Deutsche Bank AG agreed to pay $41 million to settle Federal Reserve allegations that its U.S. operations failed to maintain adequate protections against money laundering.
The Frankfurt-based bank’s U.S. operations fell short in complying with the Bank Secrecy Act, which requires lenders to help federal agencies prevent illegal transactions, the Fed said in a brief Tuesday statement. The regulator imposed a cease-and-desist order on Deutsche Bank that requires it to address “unsafe and unsound practices.” The bank also agreed to improve its controls and boost oversight of senior management.
“We are committed to implementing every remediation measure referenced in the Fed’s order and to meeting their expectations,” Deutsche Bank said in an emailed statement.

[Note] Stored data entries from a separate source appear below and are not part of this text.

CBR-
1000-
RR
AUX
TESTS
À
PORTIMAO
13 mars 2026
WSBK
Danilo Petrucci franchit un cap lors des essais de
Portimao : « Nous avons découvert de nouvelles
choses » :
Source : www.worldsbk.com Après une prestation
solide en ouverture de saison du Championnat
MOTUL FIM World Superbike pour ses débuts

Deutsche Bank’s insufficient monitoring involved billions of dollars in “potentially suspicious transactions” that were processed between 2011 and 2015, the Fed said. The transactions involved affiliates in Europe that failed to provide “accurate and complete information,” the regulator said.
While the Fed didn’t disclose any specific transactions that were improper, Deutsche Bank has faced multiple investigations by various regulators into whether it allowed customers to engage in illicit trades. Deutsche Bank has recently reached settlements with the U.K. and New York State’s Department of Financial Services over trades that allegedly helped wealthy Russians move some $10 billion out of the country.
The settlements involved what are known as mirror trades, in which bankers purchased Russian stocks in rubles while selling the same amount of shares in London. The trades effectively converted rubles to dollars, and the cash flowed from the U.K. through Cyprus, Estonia and the U.S., investigators say. The deficiencies cited by the Fed include controls over transactions like mirror trades, said one person with knowledge of the matter.
In its settlement with the Fed, Deutsche Bank agreed to enlist an outside monitor to review transactions with international banks in the second half of 2016 — a timeframe that could expand depending on the monitor’s findings. The bank also agreed for the outside monitor to review its compliance with anti-money laundering laws.